You love your spouse ... as long as he or she fulfills your expectations. Your spouse loves you ... unless you do something wrong. Does this sound like your marriage?

You and your spouse can love each other like God does - unconditionally - with His help. Here's how:

• Choose to love. Recognize that love is a choice, and decide to act in love no matter what your current feelings or circumstances. Trust that the Holy Spirit will give you the power you need to do so. Know that loving choices can bring about substantial, positive changes in your heart and marriage.

• Look for God in the ordinary as well as the extraordinary. Understand that God is present with you and your spouse at all times and in all situations - not just in exciting "mountain top" experiences. Be willing to trust God and choose to love your spouse in the "valley" of your daily grind as well.

• Imagine the possibilities. Read stories of God's work in the Bible, and listen to testimonies of how He is working in people's lives today. Recall the ways He has answered your past prayers. Then, as you consider God's awesome power to transform lives, imagine how He could change your marriage. Understand that each person and each marriage is a work in progress. Ask Him to give you a vision of hope for your marriage so you can see it from His perspective.

• Embrace your spiritual identity. Know that you are a beloved child of God. Accept the gift of His deep, unconditional love for you. Let your own experience of God's love help you more fully understand how to love your spouse unconditionally. Understand that God has chosen to love you no matter what, and strive to choose to love your spouse no matter what.

• Look for true fulfillment only from God. Realize that no human being - not your spouse, or anyone else - is able to fulfill all of your expectations. Expect your spouse to fail to measure up because every person in our fallen world is imperfect. But also know that God has the power to fulfill your greatest hopes and dreams. Look to Him alone to fulfill you.

• Be patient. Ask the Holy Spirit to help you stay in step with God so you're not running ahead of His perfect pace for your life. Ask Him to give you His perspective on challenging people (including your spouse) and difficult situations so you can handle them with patience. Remember that God is patient with you, and take the time to thank Him for that.
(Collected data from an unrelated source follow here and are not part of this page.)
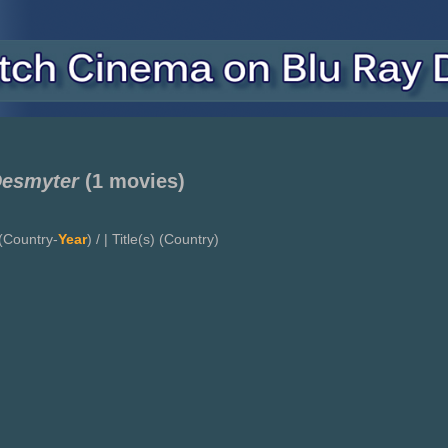
Desmyter
(1 movies)
(Country-
Year
) / | Title(s) (Country)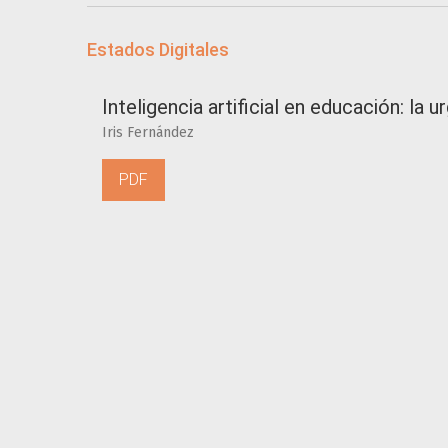
Estados Digitales
Inteligencia artificial en educación: la
Iris Fernández
PDF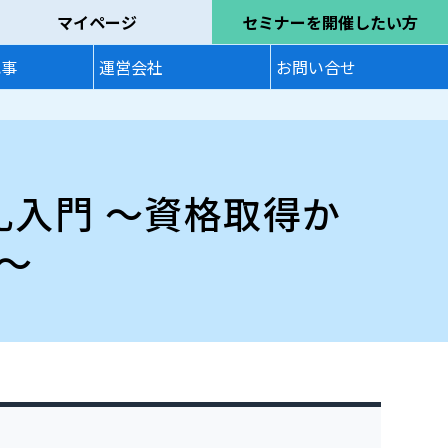
マイページ
セミナーを開催したい方
記事
運営会社
お問い合せ
札入門 〜資格取得か
〜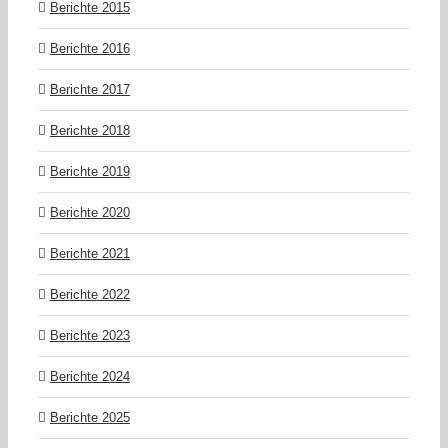
Berichte 2015
Berichte 2016
Berichte 2017
Berichte 2018
Berichte 2019
Berichte 2020
Berichte 2021
Berichte 2022
Berichte 2023
Berichte 2024
Berichte 2025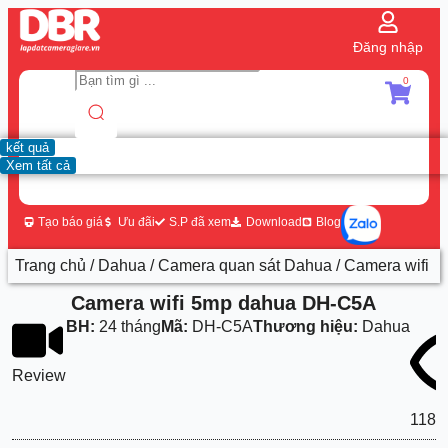
Đăng nhập
0
kết quả
Xem tất cả
Tạo báo giá
Ưu đãi
S.P đã xem
Download
Blog
Trang chủ
/
Dahua
/
Camera quan sát Dahua
/ Camera wifi 
Camera wifi 5mp dahua DH-C5A
BH:
24 tháng
Mã:
DH-C5A
Thương hiệu:
Dahua
Review
1187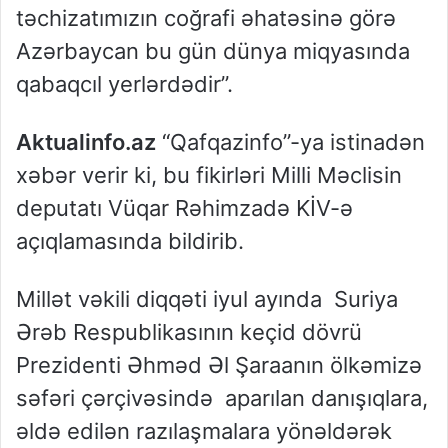
təchizatımızın coğrafi əhatəsinə görə
Azərbaycan bu gün dünya miqyasında
qabaqcıl yerlərdədir”.
Aktualinfo.az
“Qafqazinfo”-ya istinadən
xəbər verir ki, bu fikirləri Milli Məclisin
deputatı Vüqar Rəhimzadə KİV-ə
açıqlamasında bildirib.
Millət vəkili diqqəti iyul ayında Suriya
Ərəb Respublikasının keçid dövrü
Prezidenti Əhməd Əl Şaraanın ölkəmizə
səfəri çərçivəsində aparılan danışıqlara,
əldə edilən razılaşmalara yönəldərək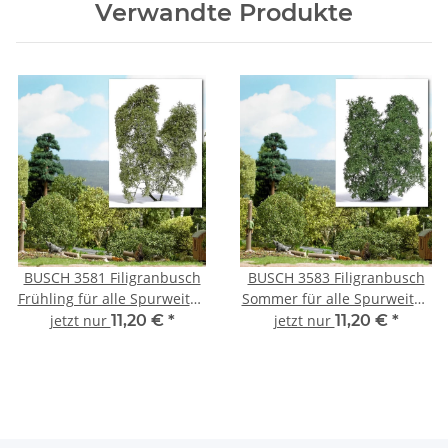
Verwandte Produkte
BUSCH 3581 Filigranbusch
BUSCH 3583 Filigranbusch
Frühling für alle Spurweiten
Sommer für alle Spurweiten
H0 TT N und Z
H0 TT N und Z
jetzt nur
11,20 €
*
jetzt nur
11,20 €
*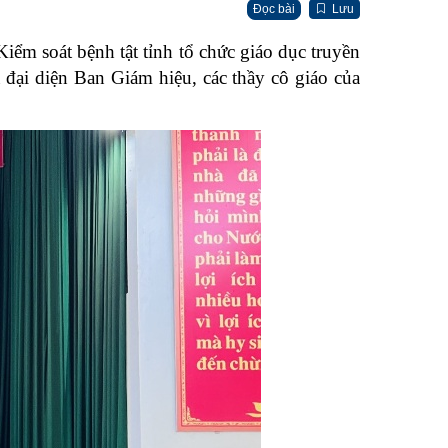
Đọc bài
Lưu
m soát bệnh tật tỉnh tổ chức giáo dục truyền
 đại diện Ban Giám hiệu, các thầy cô giáo của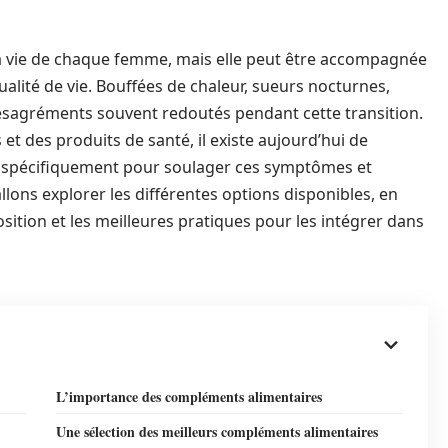
a vie de chaque femme, mais elle peut être accompagnée
alité de vie. Bouffées de chaleur, sueurs nocturnes,
désagréments souvent redoutés pendant cette transition.
et des produits de santé, il existe aujourd’hui de
spécifiquement pour soulager ces symptômes et
allons explorer les différentes options disponibles, en
osition et les meilleures pratiques pour les intégrer dans
L’importance des compléments alimentaires
Une sélection des meilleurs compléments alimentaires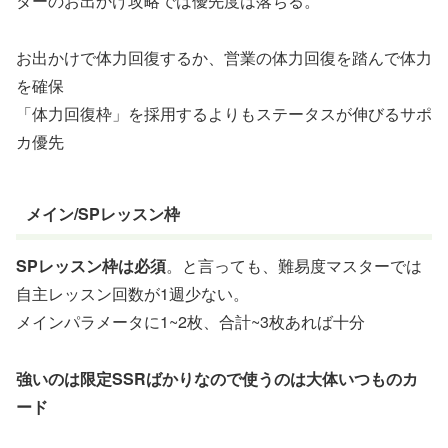
ターのお出かけ攻略では優先度は落ちる。
お出かけで体力回復するか、営業の体力回復を踏んで体力
を確保
「体力回復枠」を採用するよりもステータスが伸びるサポ
カ優先
メイン/SPレッスン枠
SPレッスン枠は必須
。と言っても、難易度マスターでは
自主レッスン回数が1週少ない。
メインパラメータに1~2枚、合計~3枚あれば十分
強いのは限定SSRばかりなので使うのは大体いつものカ
ード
• Fight negativity with kindness. Avoid the dangerous habits of criticizing and condemning your spouse. Never treat him or her with contempt. Instead, be proactive about finding as many ways as you can to be kind to your spouse. Treat your spouse with courtesy, honor, and respect. Then watch how your kindness changes the dynamic of your relationship.

• Choose contentment. Don't compare your marriage to that of someone else. Understand that God has made you and spouse unique individuals, and that He has unique purposes for your marriage. Make a regular habit of counting your blessings and thanking God for what you do have so you can break free of envy.

• Focus on who you are, not what you do. Realize that God cares about who you are as a person much more than your accomplishments or circumstances. Rather than trying to impress God or other people, choose to rest in God's unconditional love for you.

• Choose humility over pride. Don't fight with your spouse just to prove that you're right. Realize that it's not worth it to win an argument just for the sake of winning, because by doing so you lose out on your relationship. Strive to look at a problem or conflict from your spouse's perspective.